(Action item)
For this exercise, copy exactly the lines below from the one with "21 SẢN PHẨM" through the one with "atoodete taimseid alternatiive." and leave out the pictures.

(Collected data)
=== Section Start ===

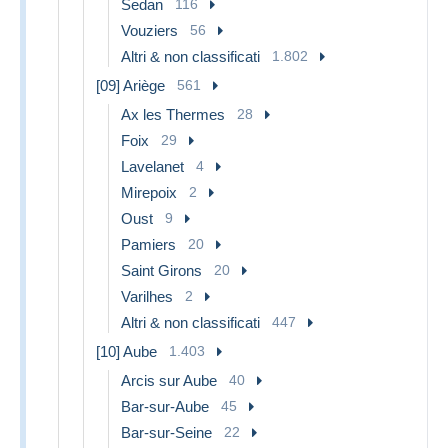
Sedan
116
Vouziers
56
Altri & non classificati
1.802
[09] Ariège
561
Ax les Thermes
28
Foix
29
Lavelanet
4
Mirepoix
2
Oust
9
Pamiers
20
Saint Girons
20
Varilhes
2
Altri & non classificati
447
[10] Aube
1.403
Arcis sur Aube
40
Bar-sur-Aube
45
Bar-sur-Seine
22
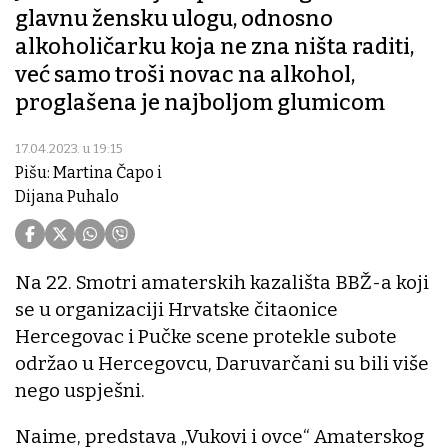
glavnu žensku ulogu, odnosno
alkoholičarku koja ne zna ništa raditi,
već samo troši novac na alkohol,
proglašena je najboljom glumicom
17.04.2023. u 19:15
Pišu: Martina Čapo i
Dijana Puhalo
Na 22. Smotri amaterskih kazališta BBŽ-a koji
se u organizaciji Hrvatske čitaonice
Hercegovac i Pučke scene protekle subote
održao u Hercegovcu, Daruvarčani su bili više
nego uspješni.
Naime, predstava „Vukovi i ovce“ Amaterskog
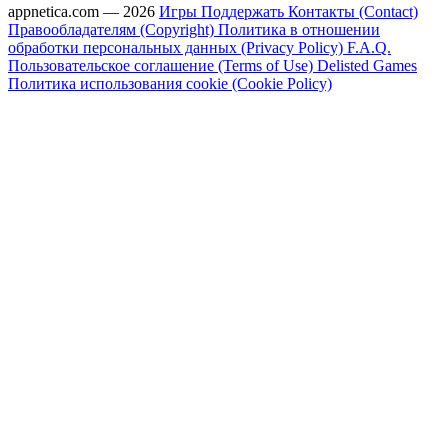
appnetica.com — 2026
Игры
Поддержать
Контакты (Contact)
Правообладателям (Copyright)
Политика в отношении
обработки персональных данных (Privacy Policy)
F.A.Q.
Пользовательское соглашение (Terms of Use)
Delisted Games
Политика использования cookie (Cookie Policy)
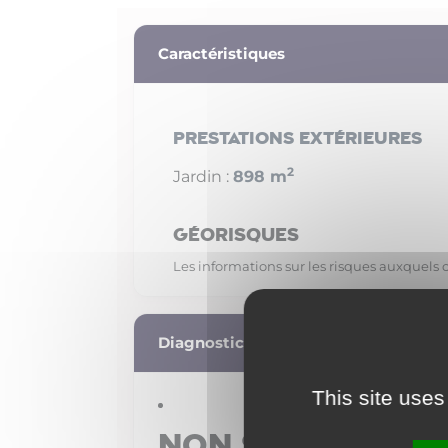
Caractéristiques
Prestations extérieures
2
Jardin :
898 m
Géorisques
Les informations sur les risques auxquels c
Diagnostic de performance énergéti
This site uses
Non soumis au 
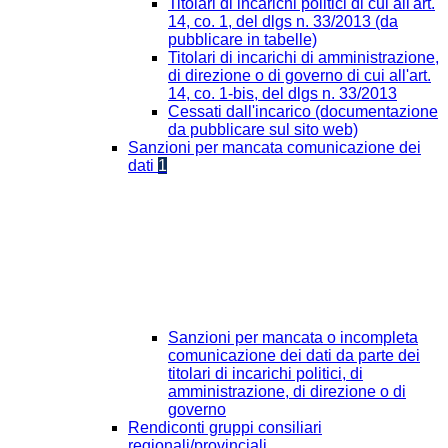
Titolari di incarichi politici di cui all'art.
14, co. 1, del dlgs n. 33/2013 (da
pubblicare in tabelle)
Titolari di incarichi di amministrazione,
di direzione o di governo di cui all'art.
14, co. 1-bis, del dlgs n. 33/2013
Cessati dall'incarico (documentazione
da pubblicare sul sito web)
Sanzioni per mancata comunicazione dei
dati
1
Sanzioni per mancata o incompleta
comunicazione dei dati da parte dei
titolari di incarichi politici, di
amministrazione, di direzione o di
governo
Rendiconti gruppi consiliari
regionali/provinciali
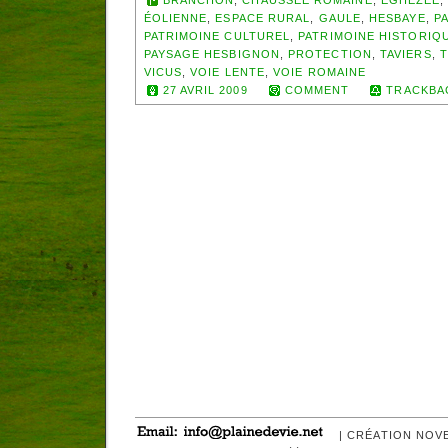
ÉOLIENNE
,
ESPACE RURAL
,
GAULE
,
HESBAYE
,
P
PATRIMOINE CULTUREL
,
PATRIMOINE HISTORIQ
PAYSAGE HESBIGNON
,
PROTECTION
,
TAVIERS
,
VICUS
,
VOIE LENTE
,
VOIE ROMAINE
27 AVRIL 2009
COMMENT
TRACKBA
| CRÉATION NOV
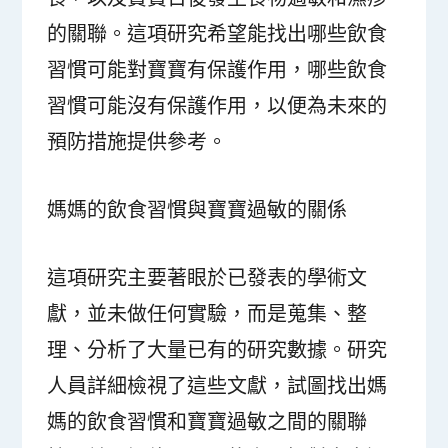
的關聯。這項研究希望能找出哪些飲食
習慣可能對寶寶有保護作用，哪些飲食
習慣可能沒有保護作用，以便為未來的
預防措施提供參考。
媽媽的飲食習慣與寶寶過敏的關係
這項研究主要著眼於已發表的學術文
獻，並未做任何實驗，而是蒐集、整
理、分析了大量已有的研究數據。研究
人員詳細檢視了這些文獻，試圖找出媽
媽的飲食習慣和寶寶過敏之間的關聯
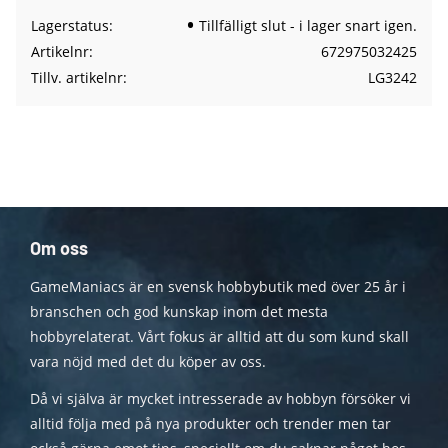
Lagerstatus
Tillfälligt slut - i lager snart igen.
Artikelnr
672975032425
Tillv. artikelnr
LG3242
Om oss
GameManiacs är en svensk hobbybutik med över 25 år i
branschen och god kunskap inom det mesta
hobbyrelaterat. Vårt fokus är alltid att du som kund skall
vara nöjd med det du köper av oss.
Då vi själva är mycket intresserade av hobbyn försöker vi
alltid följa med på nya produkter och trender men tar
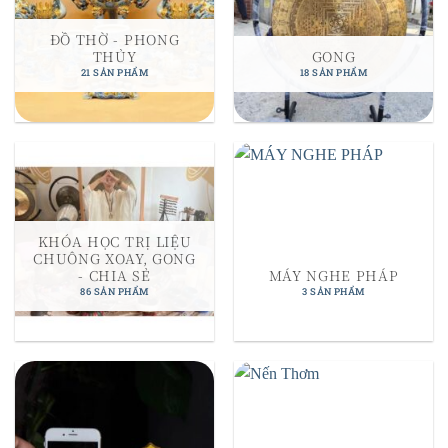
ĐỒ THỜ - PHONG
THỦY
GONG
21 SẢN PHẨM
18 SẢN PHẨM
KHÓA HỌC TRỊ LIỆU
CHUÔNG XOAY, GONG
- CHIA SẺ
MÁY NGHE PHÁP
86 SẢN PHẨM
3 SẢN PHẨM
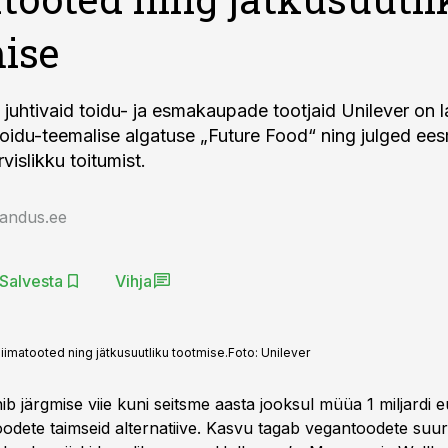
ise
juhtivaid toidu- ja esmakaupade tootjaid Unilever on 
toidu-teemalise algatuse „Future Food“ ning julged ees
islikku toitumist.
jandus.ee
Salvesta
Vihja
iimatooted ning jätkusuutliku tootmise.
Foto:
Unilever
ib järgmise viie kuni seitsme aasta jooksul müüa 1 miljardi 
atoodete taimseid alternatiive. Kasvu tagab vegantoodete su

=== Section End ===
=== Section Start ===

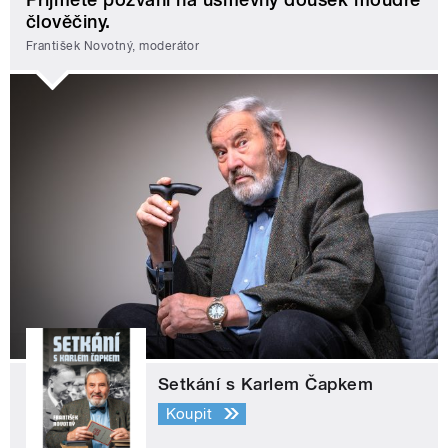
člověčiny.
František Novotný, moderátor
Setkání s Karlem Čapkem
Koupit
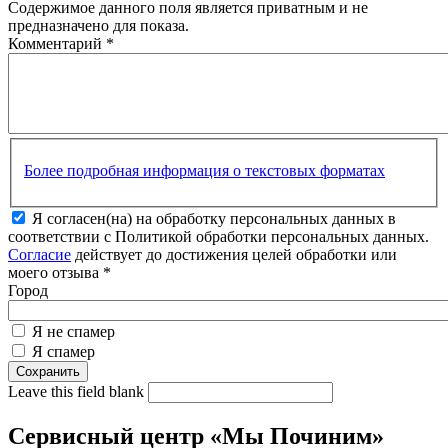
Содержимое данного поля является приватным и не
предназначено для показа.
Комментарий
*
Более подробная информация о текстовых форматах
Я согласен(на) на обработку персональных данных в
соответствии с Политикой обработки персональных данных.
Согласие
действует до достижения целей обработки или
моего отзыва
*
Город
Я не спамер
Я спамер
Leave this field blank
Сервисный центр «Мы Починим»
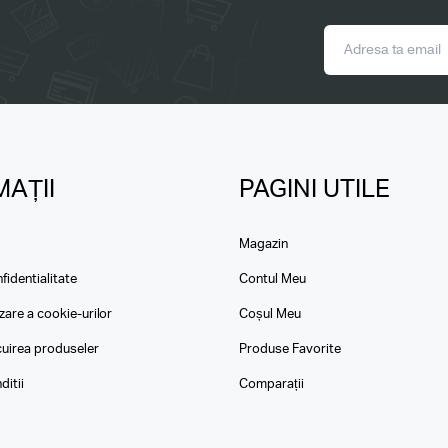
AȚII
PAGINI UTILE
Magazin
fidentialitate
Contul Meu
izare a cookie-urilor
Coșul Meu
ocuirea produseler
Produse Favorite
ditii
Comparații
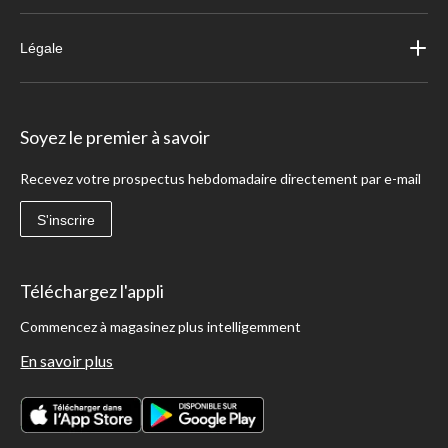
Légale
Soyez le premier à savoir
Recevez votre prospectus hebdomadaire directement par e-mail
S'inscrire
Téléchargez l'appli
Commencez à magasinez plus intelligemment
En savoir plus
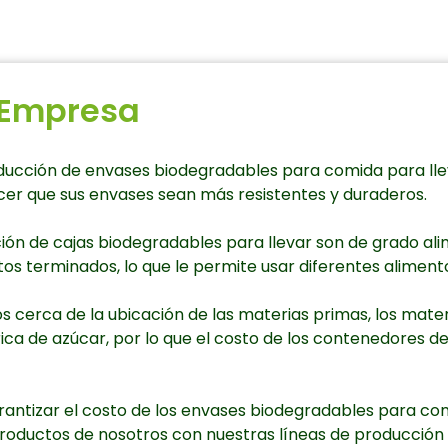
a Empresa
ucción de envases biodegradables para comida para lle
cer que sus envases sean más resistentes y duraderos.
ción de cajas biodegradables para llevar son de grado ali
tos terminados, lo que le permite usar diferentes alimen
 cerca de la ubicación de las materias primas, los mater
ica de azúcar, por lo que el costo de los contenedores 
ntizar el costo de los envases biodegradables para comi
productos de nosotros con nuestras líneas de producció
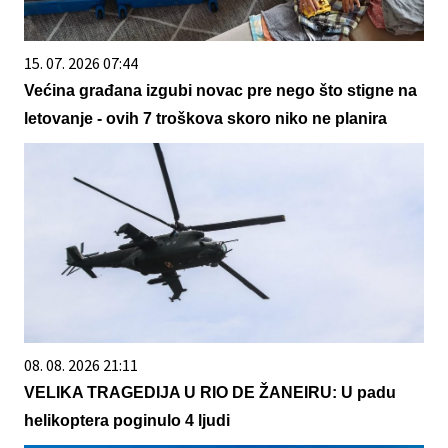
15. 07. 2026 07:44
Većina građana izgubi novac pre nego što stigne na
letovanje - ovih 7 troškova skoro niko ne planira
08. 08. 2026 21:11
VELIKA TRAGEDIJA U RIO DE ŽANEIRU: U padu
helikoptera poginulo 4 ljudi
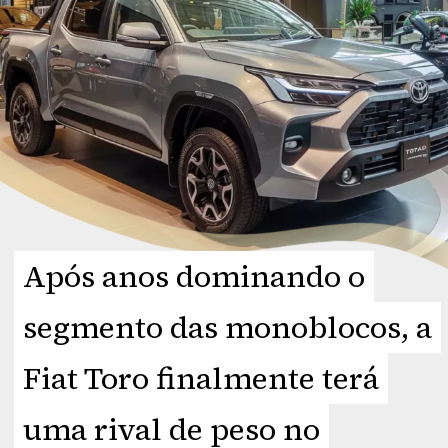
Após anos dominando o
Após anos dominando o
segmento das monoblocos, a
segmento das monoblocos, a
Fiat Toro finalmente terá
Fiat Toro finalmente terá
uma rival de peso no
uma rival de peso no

=== Section End ===

(Exercise output)
21 SẢN PHẨM
18 SẢN PHẨM
KHÓA HỌC TRỊ LIỆU
CHUÔNG XOAY, GONG
- CHIA SẺ
MÁY NGHE PHÁP
86 SẢN PHẨM
3 SẢN PHẨM
ise
juhtivaid toidu- ja esmakaupade tootjaid Unilever on 
toidu-teemalise algatuse „Future Food“ ning julged ees
islikku toitumist.
jandus.ee
Salvesta
Vihja
iimatooted ning jätkusuutliku tootmise.
Foto:
Unilever
ib järgmise viie kuni seitsme aasta jooksul müüa 1 miljardi 
atoodete taimseid alternatiive. Kasvu tagab vegantoodete su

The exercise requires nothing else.